**YOUR INSTRUCTIONS:** Using the word "icon" as the filter, copy each matching line from the records.
+ + + +
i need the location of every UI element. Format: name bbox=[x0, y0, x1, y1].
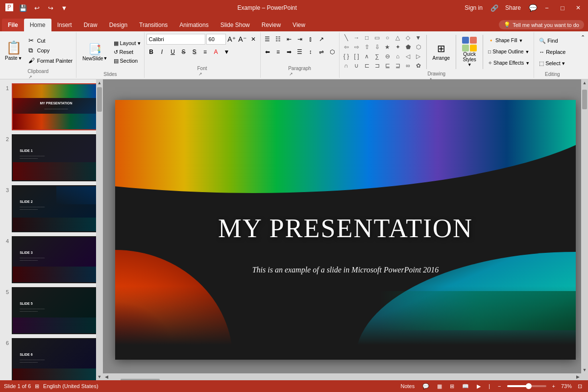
slide-subtitle[interactable]: This is an example of a slide in Microso… bbox=[252, 266, 439, 274]
tab-slideshow[interactable]: Slide Show bbox=[215, 19, 256, 31]
signin-button[interactable]: Sign in bbox=[465, 4, 483, 11]
tab-insert[interactable]: Insert bbox=[51, 19, 78, 31]
shape-23[interactable]: ⊒ bbox=[393, 61, 403, 70]
shape-arrow[interactable]: → bbox=[352, 33, 362, 42]
cut-button[interactable]: ✂ Cut bbox=[27, 36, 74, 45]
shape-5[interactable]: ⇩ bbox=[372, 43, 382, 51]
shape-triangle[interactable]: △ bbox=[393, 33, 403, 42]
reset-button[interactable]: ↺ Reset bbox=[112, 48, 142, 56]
shape-21[interactable]: ⊐ bbox=[372, 61, 382, 70]
tab-file[interactable]: File bbox=[2, 19, 24, 31]
shape-9[interactable]: ⬡ bbox=[414, 43, 423, 51]
slide-panel-scroll-down[interactable]: ▼ bbox=[96, 373, 103, 380]
format-painter-button[interactable]: 🖌 Format Painter bbox=[27, 56, 74, 65]
tab-home[interactable]: Home bbox=[24, 19, 51, 31]
scroll-right-arrow[interactable]: ▶ bbox=[574, 373, 581, 380]
scroll-thumb-v[interactable] bbox=[582, 90, 587, 109]
slide-panel-scroll-thumb[interactable] bbox=[97, 87, 102, 112]
save-button[interactable]: 💾 bbox=[18, 2, 28, 13]
tab-transitions[interactable]: Transitions bbox=[133, 19, 173, 31]
underline-button[interactable]: U bbox=[168, 47, 178, 57]
clear-formatting-button[interactable]: ✕ bbox=[248, 34, 258, 44]
shape-22[interactable]: ⊑ bbox=[383, 61, 392, 70]
tab-animations[interactable]: Animations bbox=[173, 19, 214, 31]
minimize-button[interactable]: − bbox=[541, 2, 553, 14]
quick-styles-arrow[interactable]: ▼ bbox=[467, 62, 472, 67]
normal-view-button[interactable]: ▦ bbox=[435, 382, 444, 391]
shape-4[interactable]: ⇧ bbox=[362, 43, 372, 51]
maximize-button[interactable]: □ bbox=[557, 2, 568, 14]
tab-design[interactable]: Design bbox=[103, 19, 133, 31]
effects-arrow[interactable]: ▼ bbox=[525, 61, 530, 66]
shape-10[interactable]: { } bbox=[342, 52, 351, 61]
shape-17[interactable]: ▷ bbox=[414, 52, 423, 61]
bold-button[interactable]: B bbox=[147, 47, 156, 57]
slide-thumb-1[interactable]: MY PRESENTATION ───────────────── bbox=[12, 83, 100, 130]
spacing-button[interactable]: ≡ bbox=[200, 47, 210, 57]
paste-dropdown-arrow[interactable]: ▼ bbox=[18, 56, 23, 61]
align-left-button[interactable]: ⬅ bbox=[263, 47, 272, 57]
slide-thumb-4[interactable]: SLIDE 3 ─────────────────────────────── bbox=[12, 236, 100, 283]
slide-canvas[interactable]: MY PRESENTATION This is an example of a … bbox=[115, 100, 576, 360]
shape-20[interactable]: ⊏ bbox=[362, 61, 372, 70]
scroll-down-arrow[interactable]: ▼ bbox=[581, 367, 588, 373]
copy-button[interactable]: ⧉ Copy bbox=[27, 46, 74, 55]
new-slide-arrow[interactable]: ▼ bbox=[103, 56, 108, 61]
shape-rounded-rect[interactable]: ▭ bbox=[372, 33, 382, 42]
slide-thumb-3[interactable]: SLIDE 2 ─────────────────────────────── bbox=[12, 185, 100, 232]
convert-button[interactable]: ⇌ bbox=[317, 47, 326, 57]
shape-24[interactable]: ∞ bbox=[403, 61, 413, 70]
shape-6[interactable]: ★ bbox=[383, 43, 392, 51]
scroll-left-arrow[interactable]: ◀ bbox=[103, 373, 110, 380]
reading-view-button[interactable]: 📖 bbox=[460, 382, 471, 391]
comment-icon[interactable]: 💬 bbox=[529, 4, 537, 12]
shape-12[interactable]: ∧ bbox=[362, 52, 372, 61]
notes-button[interactable]: Notes bbox=[398, 382, 416, 390]
shape-diamond[interactable]: ◇ bbox=[403, 33, 413, 42]
collapse-icon[interactable]: ⌃ bbox=[579, 33, 587, 42]
strikethrough-button[interactable]: S bbox=[179, 47, 189, 57]
numbering-button[interactable]: ☷ bbox=[273, 34, 283, 44]
increase-font-button[interactable]: A⁺ bbox=[227, 34, 237, 44]
zoom-out-button[interactable]: − bbox=[496, 382, 503, 390]
zoom-slider-thumb[interactable] bbox=[526, 383, 532, 389]
scroll-thumb-h[interactable] bbox=[121, 379, 160, 380]
close-button[interactable]: ✕ bbox=[572, 2, 584, 14]
zoom-slider[interactable] bbox=[507, 385, 546, 387]
tab-view[interactable]: View bbox=[287, 19, 311, 31]
section-button[interactable]: ▤ Section bbox=[112, 57, 142, 65]
font-color-button[interactable]: A bbox=[211, 47, 221, 57]
italic-button[interactable]: I bbox=[157, 47, 167, 57]
shape-3[interactable]: ⇨ bbox=[352, 43, 362, 51]
slide-thumb-6[interactable]: SLIDE 6 ─────────────────────────────── bbox=[12, 338, 100, 380]
columns-button[interactable]: ⫿ bbox=[306, 34, 316, 44]
slide-thumb-5[interactable]: SLIDE 5 ─────────────────────────────── bbox=[12, 287, 100, 334]
shape-16[interactable]: ◁ bbox=[403, 52, 413, 61]
arrange-button[interactable]: ⊞ Arrange bbox=[430, 35, 453, 69]
scroll-up-arrow[interactable]: ▲ bbox=[581, 79, 588, 86]
quick-styles-button[interactable]: Quick Styles ▼ bbox=[459, 35, 480, 69]
justify-button[interactable]: ☰ bbox=[295, 47, 305, 57]
bullets-button[interactable]: ☰ bbox=[263, 34, 272, 44]
slide-canvas-area[interactable]: ▲ ▼ ◀ ▶ bbox=[103, 79, 588, 380]
align-center-button[interactable]: ≡ bbox=[273, 47, 283, 57]
replace-button[interactable]: ↔ Replace bbox=[536, 47, 568, 57]
shape-outline-button[interactable]: □ Shape Outline ▼ bbox=[486, 47, 532, 57]
outline-arrow[interactable]: ▼ bbox=[525, 49, 530, 54]
collapse-ribbon-button[interactable]: ⌃ bbox=[578, 32, 588, 78]
shape-14[interactable]: ⊖ bbox=[383, 52, 392, 61]
paragraph-expand-btn[interactable]: ↗ bbox=[288, 71, 294, 77]
shape-effects-button[interactable]: ✧ Shape Effects ▼ bbox=[486, 58, 532, 69]
new-slide-button[interactable]: 📑 New Slide ▼ bbox=[78, 35, 111, 69]
font-name-input[interactable] bbox=[147, 34, 205, 45]
share-button[interactable]: Share bbox=[505, 4, 521, 11]
shape-7[interactable]: ✦ bbox=[393, 43, 403, 51]
smart-art-button[interactable]: ⬡ bbox=[327, 47, 337, 57]
shape-19[interactable]: ∪ bbox=[352, 61, 362, 70]
shape-more[interactable]: ▼ bbox=[414, 33, 423, 42]
slide-main-title[interactable]: MY PRESENTATION bbox=[218, 213, 473, 244]
shape-11[interactable]: [ ] bbox=[352, 52, 362, 61]
font-size-input[interactable] bbox=[206, 34, 226, 45]
shape-13[interactable]: ∑ bbox=[372, 52, 382, 61]
align-right-button[interactable]: ➡ bbox=[284, 47, 294, 57]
+ + + +
**SOLUTION TO THE EXERCISE:**
comment-icon[interactable]: 💬 bbox=[529, 4, 537, 12]
collapse-icon[interactable]: ⌃ bbox=[579, 33, 587, 42]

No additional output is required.